Although Plaintiff asserts that he witnessed an assault by officers and was threatened by them, he does not allege that these threats or observations were accompanied by any injuries or use of force in any respect. (Compl. ¶¶ 9-12.) While these alleged threats may have been directed at Plaintiff's health, they fail to demonstrate that he was in any actual danger from staff, or that Norvell disregarded a substantial risk of harm to Plaintiff. Rather, Plaintiff contends that these threats indicated the intent of some “staff” to harm him at some undetermined future date. Without more specificity about the alleged threats, however, Plaintiff fails to state a claim that Defendants were deliberately indifferent to a substantial risk of harm. Aziz Zarif Shabazz v.

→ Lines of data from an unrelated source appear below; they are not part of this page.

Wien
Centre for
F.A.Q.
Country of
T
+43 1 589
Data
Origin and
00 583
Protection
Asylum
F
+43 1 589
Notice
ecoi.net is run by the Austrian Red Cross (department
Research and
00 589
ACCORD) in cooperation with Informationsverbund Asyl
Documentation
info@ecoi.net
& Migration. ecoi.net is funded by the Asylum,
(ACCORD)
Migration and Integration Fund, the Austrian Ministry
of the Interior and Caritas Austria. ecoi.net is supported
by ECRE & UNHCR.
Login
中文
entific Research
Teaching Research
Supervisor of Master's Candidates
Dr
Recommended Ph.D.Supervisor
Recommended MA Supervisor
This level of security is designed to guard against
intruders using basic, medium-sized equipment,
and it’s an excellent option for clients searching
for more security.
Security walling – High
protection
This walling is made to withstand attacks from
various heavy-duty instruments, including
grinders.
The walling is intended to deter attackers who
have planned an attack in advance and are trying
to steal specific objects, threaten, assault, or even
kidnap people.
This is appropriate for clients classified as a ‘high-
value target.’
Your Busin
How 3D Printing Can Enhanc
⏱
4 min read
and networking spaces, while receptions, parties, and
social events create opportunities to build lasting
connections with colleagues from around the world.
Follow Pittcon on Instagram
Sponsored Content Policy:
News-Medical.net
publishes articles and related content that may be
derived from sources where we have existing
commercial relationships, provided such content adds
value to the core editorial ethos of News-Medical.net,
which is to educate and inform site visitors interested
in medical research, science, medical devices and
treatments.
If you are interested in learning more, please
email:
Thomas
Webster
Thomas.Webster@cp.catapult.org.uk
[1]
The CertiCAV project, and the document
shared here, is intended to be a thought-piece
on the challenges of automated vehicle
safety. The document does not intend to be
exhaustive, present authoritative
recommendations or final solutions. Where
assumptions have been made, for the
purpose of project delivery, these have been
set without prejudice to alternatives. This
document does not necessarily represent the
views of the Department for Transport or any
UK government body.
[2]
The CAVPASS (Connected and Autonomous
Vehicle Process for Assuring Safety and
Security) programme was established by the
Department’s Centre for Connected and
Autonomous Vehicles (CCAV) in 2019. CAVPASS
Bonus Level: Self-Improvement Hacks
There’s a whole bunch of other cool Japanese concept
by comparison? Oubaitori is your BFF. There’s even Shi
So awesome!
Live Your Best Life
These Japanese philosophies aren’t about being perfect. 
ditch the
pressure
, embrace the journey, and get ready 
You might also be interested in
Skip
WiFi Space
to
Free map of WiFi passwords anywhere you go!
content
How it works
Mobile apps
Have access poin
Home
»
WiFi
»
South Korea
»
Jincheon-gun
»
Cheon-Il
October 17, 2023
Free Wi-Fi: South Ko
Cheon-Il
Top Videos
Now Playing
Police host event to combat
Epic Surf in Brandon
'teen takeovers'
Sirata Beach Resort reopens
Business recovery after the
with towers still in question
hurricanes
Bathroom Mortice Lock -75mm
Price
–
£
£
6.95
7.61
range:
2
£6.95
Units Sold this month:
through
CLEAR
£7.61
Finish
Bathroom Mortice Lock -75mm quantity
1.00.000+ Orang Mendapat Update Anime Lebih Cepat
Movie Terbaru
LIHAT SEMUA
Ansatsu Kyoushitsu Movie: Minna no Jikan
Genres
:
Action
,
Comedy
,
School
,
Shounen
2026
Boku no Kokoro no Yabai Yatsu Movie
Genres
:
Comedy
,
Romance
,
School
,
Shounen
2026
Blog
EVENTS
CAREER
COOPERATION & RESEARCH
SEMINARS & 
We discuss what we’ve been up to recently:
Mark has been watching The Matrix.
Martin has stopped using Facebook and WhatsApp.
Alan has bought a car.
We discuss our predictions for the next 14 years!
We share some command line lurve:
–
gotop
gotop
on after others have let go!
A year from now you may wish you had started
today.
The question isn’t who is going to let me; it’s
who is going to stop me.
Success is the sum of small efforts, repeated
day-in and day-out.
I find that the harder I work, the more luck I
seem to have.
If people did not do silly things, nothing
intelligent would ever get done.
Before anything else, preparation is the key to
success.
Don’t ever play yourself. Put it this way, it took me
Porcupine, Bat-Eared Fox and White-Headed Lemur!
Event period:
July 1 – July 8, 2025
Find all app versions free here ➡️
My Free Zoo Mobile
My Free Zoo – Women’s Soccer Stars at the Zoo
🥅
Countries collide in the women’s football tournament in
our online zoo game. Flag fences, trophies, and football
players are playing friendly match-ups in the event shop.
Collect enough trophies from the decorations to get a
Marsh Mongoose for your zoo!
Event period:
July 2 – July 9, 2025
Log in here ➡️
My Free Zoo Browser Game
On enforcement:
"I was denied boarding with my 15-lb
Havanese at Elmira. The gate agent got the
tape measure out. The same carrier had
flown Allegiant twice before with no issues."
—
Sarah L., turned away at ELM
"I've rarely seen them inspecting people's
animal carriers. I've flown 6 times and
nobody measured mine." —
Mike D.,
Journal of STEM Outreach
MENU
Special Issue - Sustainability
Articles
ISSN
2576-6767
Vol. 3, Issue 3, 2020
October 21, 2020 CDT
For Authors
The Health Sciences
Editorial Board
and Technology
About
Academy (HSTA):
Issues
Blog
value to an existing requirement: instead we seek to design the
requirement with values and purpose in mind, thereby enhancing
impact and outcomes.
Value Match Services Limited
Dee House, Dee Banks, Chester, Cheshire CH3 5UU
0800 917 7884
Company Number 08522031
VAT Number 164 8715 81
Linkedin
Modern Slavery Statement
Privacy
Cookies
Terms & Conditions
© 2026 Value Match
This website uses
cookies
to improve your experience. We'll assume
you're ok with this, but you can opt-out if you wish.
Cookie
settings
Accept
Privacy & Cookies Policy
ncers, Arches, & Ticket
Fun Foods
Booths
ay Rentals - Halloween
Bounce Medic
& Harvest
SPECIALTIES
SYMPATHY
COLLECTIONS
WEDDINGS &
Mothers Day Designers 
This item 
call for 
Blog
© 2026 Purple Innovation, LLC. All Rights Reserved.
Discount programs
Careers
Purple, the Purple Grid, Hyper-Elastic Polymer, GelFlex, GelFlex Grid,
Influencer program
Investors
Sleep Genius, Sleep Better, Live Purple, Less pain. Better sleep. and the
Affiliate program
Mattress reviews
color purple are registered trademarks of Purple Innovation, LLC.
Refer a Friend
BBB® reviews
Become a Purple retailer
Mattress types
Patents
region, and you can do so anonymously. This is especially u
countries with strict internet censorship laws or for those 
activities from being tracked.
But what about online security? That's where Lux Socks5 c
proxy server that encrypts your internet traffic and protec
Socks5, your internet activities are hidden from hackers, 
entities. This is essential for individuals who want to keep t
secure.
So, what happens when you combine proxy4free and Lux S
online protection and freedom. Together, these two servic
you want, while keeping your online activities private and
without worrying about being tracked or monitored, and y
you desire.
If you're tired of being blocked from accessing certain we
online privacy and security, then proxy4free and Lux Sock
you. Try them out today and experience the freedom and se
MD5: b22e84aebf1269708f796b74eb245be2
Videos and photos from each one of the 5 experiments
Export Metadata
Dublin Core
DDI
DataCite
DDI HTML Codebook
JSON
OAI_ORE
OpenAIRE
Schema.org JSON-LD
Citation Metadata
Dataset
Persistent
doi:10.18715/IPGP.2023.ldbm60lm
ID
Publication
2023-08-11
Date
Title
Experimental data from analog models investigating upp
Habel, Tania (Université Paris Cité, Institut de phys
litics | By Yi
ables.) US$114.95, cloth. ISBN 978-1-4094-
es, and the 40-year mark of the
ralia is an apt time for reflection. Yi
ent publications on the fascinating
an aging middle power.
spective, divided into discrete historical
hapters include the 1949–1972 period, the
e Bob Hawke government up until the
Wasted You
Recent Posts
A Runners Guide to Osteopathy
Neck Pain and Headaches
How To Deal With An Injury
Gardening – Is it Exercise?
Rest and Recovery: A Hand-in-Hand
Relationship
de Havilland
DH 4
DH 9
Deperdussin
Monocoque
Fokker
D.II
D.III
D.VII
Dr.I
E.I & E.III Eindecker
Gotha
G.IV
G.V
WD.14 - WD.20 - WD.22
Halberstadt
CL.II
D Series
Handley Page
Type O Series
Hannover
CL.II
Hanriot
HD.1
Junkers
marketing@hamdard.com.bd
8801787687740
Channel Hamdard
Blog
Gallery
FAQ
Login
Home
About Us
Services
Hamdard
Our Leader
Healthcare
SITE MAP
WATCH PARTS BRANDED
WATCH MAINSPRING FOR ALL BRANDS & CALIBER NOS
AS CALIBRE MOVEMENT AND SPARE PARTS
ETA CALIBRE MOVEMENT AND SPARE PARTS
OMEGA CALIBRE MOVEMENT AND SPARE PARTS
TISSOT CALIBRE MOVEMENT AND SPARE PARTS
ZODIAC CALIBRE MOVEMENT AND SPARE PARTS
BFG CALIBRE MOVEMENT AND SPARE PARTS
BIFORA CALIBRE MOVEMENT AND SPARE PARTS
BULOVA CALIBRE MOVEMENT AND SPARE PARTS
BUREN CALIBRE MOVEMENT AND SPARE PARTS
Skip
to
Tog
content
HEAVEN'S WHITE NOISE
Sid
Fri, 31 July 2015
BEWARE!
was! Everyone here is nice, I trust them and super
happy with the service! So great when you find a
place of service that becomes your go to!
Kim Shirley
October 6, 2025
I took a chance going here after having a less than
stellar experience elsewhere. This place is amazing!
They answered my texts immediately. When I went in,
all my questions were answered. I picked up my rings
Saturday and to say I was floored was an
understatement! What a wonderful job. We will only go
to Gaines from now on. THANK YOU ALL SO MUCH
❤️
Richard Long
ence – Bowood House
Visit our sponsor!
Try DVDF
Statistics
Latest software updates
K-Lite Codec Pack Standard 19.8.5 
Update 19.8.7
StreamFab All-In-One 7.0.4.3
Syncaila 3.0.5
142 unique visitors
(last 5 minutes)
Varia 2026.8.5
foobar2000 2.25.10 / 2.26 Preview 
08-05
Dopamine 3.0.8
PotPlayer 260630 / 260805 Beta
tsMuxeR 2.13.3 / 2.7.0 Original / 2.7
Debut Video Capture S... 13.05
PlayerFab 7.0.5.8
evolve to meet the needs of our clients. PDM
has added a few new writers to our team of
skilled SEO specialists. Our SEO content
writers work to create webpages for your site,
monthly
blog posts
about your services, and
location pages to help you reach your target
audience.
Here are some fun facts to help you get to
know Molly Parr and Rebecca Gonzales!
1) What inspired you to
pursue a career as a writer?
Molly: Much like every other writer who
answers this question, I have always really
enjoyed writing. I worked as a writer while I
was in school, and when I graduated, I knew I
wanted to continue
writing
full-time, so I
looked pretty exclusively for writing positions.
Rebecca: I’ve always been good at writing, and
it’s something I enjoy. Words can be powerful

Pico, 994 F.Supp. 460, 474 (S.D. N.Y.1998) (explaining that “verbal harassment or profanity alone, ‘unaccompanied by any injury no matter how inappropriate, unprofessional, or reprehensible it might seem,' does not constitute the violation of any federally protected right and therefore is not actionable under 42 U.S.C. § 1983.”) Accordingly, Defendants' motion to dismiss Count II will be granted.
IV. Conclusion
For the reasons discussed above, Plaintiff's complaint fails to state a claim for violations of due process or cruel and unusual punishment against Defendants. Defendants' motion to dismiss Counts I, II, IV, V, and VI will be granted. The court, however, will permit Plaintiff to amend Count II of his complaint, as it relates to Norvell's duty to protect, within 21 days, if he so chooses. The court also notes that Count III remains pending.
The clerk is directed to forward a copy of this Memorandum Opinion and accompanying Order to the parties.